Do you think the new qualifying format is good for both the fans and the driver?
“It’ll be interesting how at some tracks the Goodyear tire will duplicate the lap time you run on stickers and scuffs. Then there are tracks like California Speedway, where you have a sticker run and then you go right back out on scuff tires and you’ll be six-tenths slower. It’ll be very interesting how it shakes out. I think you’re going to see large discrepancies at the big tracks and then smaller intervals of time at the short tracks, stickers versus scuffs. That was my number-one question to John Darby – do we get a fresh set of tires if we’re in that final 12. I think we should, but right now they’re trying to keep the costs down and keep excitement up. If we’re going out there in qualifying mode with older tires, that puts us more on edge and in more of a riskier situation for things to happen. Are we at risk? No, I can’t say that. We have safer cars in safer situations, but you’re at risk for spinning out and something to go wrong, and that’s what keeps it fun and exciting.”
Is the new qualifying similar to heat races?
“The way I’m viewing it, it’s very, very similar to Formula 1, and you have your knockout sessions where the faster groups transfer and then you get to that elite group.

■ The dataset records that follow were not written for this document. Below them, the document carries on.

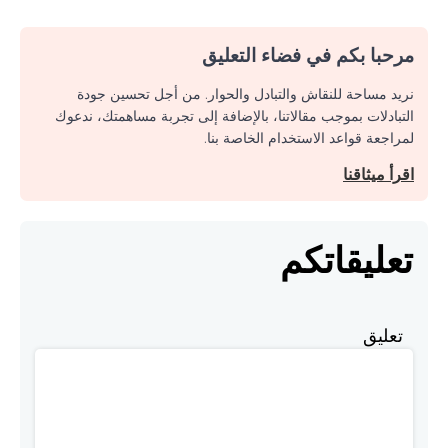
مرحبا بكم في فضاء التعليق
نريد مساحة للنقاش والتبادل والحوار. من أجل تحسين جودة
التبادلات بموجب مقالاتنا، بالإضافة إلى تجربة مساهمتك، ندعوك
لمراجعة قواعد الاستخدام الخاصة بنا.
اقرأ ميثاقنا
تعليقاتكم
تعليق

And, to me, you’ve just got to play it straightforward, whatever the game plan is going in, you keep it clear and crisp, and you’re not out there to play any monkey business with the other cars.”
What’s more important to you, speed or consistency?
“Well, I think consistency is how I go to bed at night happy. And that’s when there’s less friction within an organization, knowing that you have that consistency week-in and week-out. And then you just have to find that one little thing each week that will give you that speed to win.”
What was the hardest part about going to college and racing?
“The best story I have is, when I was leaving my dorm on a Friday after classes, my resident assistant is standing there with his arms folded a few times saying, ‘Where are you going?’ I said, ‘Well I’m headed to Phoenix this weekend,’ because I went to school in Tucson, or I said, ‘Hey I’m going to L.A. because the Southwest Tour is racing at Orange Show Speedway. He goes, ‘When are you going to give up on this racing thing and worry about your school work?’ He is a junior in college and he is trying to be a guidance and a mentor counselor and, literally, the books were on the back seat of my car as I was heading down the freeway chasing down my dream of racing cars. It’s hard to balance both. You have to stay involved in motorsports. You are always looking for that opportunity to break through. What ends up being sacrificed is the study time.”
Do you ever plan to go back and finish your college degree?
“Probably not. There are so many things that you learn in life afterward. The school of hard knocks happens out on the road and in life. I’m not the one for the books, in a sense. I mean, I got good grades in high school, but I felt like I learned more in life when I was outside of school.”
How many semesters did you complete?
“I did about five semesters total. Some at UNLV (University of Nevada, Las Vegas), some at the community college back in Vegas. Three semesters at University of Arizona.”